TRBCX has done well lately, but if you look at a chart of it's whole history it performed pretty similar to the S&P 500 right up until 2009. Even after 2009 it has been hit or miss. There were a few years where it really shined, and several years where it did about the same or worse than the S&P 500.
When it outperforms for multiple decades, then tell me about it. Speaking of such funds...
VPMAX: It has outperformed the S&P 500 and TRBCX over the long term. Over 16 years it has averaged 3% returns above the S&P 500. The higher cost original version, VPMCX, has outperformed the S&P 500 by about 2.5% per year going back to 1984.
This is one of those few cases I think it might actually be skill, but VPMAX breaks all the rules that hinder other active funds.
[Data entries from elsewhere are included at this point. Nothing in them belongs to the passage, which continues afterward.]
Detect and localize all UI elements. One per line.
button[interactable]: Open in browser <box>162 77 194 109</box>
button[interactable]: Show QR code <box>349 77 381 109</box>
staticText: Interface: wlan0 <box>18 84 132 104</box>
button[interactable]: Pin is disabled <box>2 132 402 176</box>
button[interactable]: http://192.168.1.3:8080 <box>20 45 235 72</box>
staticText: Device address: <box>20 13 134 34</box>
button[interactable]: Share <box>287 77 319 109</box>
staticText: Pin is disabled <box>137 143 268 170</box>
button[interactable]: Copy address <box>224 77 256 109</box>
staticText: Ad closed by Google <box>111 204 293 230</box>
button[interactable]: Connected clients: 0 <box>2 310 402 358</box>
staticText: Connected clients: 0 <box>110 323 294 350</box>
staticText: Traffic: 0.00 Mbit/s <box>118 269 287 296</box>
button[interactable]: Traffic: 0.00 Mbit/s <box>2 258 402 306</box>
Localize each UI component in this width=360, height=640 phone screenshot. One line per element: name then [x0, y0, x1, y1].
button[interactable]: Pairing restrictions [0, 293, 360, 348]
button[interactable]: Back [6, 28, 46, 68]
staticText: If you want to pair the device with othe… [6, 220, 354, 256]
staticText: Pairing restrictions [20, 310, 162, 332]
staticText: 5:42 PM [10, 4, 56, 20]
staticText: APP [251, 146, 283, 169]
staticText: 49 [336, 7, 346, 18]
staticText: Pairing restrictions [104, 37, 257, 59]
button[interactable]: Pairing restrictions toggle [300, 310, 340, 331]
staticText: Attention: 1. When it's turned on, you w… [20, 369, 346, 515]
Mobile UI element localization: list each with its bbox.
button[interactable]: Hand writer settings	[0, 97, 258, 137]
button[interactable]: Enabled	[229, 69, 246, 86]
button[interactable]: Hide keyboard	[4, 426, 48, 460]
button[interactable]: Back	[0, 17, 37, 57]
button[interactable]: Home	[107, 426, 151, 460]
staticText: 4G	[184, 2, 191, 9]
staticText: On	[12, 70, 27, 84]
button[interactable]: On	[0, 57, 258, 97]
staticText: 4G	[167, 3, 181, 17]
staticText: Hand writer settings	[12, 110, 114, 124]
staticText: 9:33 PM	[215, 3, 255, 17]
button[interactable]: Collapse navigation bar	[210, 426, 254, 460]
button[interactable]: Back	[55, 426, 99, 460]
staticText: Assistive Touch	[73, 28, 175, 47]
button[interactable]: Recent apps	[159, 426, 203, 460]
It has very low turnover, lower than it's comparable index fund, VIGAX. The managers make decisions with the long term in mind, and don't bother themselves with the traditional short term quarterly mindset. It has very low costs for an active fund, less than half of the cost of TRBCX. It's also closed... When active funds do really well they attract more money. Most managers are greedy so they keep taking new funds, and eventually they run out of great ideas for investing the new funds so they start investing in stocks they would have passed over before(or.. their luck runs out). That normally leads to lower future performance. Primecap closed to new investors to prevent this from happening.
Finding a fund like Primecap before it closes is just about impossible... which brings us back to index funds. There is also no guarantee Primecap will continue to outperform. 30+ years would be a whole lot of luck, but statistically it is possible.